BEGIN
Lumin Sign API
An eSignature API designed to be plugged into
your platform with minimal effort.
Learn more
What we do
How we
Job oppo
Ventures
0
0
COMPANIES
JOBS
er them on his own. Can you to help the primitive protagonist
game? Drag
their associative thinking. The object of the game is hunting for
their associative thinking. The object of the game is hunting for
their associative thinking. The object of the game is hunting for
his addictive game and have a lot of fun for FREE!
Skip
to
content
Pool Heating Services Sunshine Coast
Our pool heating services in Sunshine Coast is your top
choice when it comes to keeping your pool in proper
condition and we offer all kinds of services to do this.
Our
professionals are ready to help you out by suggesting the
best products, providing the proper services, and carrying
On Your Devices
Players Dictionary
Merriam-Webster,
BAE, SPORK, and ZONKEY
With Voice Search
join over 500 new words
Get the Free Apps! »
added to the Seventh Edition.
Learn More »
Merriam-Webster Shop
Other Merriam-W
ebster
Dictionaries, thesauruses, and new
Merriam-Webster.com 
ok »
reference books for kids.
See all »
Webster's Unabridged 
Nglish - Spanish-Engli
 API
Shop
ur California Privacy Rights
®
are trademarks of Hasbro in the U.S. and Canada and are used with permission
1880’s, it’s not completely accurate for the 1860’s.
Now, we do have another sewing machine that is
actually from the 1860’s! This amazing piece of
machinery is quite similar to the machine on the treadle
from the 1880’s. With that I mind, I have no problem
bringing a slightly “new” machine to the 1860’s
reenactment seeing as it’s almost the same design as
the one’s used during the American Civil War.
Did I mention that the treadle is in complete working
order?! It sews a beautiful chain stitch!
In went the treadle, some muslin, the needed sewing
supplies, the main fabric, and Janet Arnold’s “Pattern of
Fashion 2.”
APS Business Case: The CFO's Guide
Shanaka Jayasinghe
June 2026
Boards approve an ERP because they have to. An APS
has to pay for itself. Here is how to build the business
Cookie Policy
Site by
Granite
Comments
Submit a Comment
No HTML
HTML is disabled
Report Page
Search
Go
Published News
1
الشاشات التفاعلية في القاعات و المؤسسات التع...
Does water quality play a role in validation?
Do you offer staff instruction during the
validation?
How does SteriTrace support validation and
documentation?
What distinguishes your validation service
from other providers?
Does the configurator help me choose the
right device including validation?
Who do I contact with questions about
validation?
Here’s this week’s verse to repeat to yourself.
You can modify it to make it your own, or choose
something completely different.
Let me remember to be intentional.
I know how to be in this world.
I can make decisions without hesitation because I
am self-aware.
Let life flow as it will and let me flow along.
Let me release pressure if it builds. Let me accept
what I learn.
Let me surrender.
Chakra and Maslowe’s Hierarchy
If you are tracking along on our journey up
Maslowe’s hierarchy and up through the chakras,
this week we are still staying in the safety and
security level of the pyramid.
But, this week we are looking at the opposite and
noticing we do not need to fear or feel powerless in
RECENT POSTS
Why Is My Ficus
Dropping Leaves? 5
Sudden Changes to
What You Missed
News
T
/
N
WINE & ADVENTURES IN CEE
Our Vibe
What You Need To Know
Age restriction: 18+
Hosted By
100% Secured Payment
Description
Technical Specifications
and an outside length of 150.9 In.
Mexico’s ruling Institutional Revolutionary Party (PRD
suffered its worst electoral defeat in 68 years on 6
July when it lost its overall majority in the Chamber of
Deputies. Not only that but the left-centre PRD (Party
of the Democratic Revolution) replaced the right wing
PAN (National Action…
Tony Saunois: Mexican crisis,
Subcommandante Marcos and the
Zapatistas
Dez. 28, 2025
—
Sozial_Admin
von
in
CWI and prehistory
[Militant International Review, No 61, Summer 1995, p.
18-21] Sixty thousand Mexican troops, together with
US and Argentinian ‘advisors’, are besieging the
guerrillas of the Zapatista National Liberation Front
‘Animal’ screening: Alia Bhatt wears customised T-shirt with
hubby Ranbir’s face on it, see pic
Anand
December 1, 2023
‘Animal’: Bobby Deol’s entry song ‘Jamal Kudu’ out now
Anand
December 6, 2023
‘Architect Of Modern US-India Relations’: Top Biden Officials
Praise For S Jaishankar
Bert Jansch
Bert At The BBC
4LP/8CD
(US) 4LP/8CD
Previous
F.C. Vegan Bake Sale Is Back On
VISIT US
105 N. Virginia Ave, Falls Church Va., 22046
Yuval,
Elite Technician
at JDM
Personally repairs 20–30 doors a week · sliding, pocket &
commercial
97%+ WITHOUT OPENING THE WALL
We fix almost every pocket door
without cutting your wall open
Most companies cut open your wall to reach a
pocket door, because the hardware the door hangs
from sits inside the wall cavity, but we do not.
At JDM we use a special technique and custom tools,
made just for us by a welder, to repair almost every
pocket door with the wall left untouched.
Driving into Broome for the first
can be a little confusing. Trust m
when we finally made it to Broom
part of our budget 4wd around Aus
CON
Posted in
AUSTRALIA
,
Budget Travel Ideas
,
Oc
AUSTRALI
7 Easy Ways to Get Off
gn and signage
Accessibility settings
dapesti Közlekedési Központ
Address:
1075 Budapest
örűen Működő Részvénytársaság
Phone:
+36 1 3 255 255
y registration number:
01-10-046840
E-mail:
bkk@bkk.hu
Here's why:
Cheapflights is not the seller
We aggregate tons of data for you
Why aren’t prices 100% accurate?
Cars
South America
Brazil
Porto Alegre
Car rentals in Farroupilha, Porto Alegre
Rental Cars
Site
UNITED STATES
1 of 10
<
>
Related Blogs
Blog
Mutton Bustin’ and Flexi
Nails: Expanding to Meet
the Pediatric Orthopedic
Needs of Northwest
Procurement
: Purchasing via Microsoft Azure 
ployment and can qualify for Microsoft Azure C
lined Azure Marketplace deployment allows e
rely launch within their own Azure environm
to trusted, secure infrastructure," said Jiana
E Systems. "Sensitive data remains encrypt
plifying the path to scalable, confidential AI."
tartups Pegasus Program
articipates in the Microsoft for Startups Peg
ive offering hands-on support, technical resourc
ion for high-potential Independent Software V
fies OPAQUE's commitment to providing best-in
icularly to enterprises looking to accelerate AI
END
TASK TO COMPLETE: What you give back should be exactly the lines of the data above from the line with "this week we are still" through the line with "suffered its worst", both of those included, and nothing more.

THE ANSWER:
this week we are still staying in the safety and
security level of the pyramid.
But, this week we are looking at the opposite and
noticing we do not need to fear or feel powerless in
RECENT POSTS
Why Is My Ficus
Dropping Leaves? 5
Sudden Changes to
What You Missed
News
T
/
N
WINE & ADVENTURES IN CEE
Our Vibe
What You Need To Know
Age restriction: 18+
Hosted By
100% Secured Payment
Description
Technical Specifications
and an outside length of 150.9 In.
Mexico’s ruling Institutional Revolutionary Party (PRD
suffered its worst electoral defeat in 68 years on 6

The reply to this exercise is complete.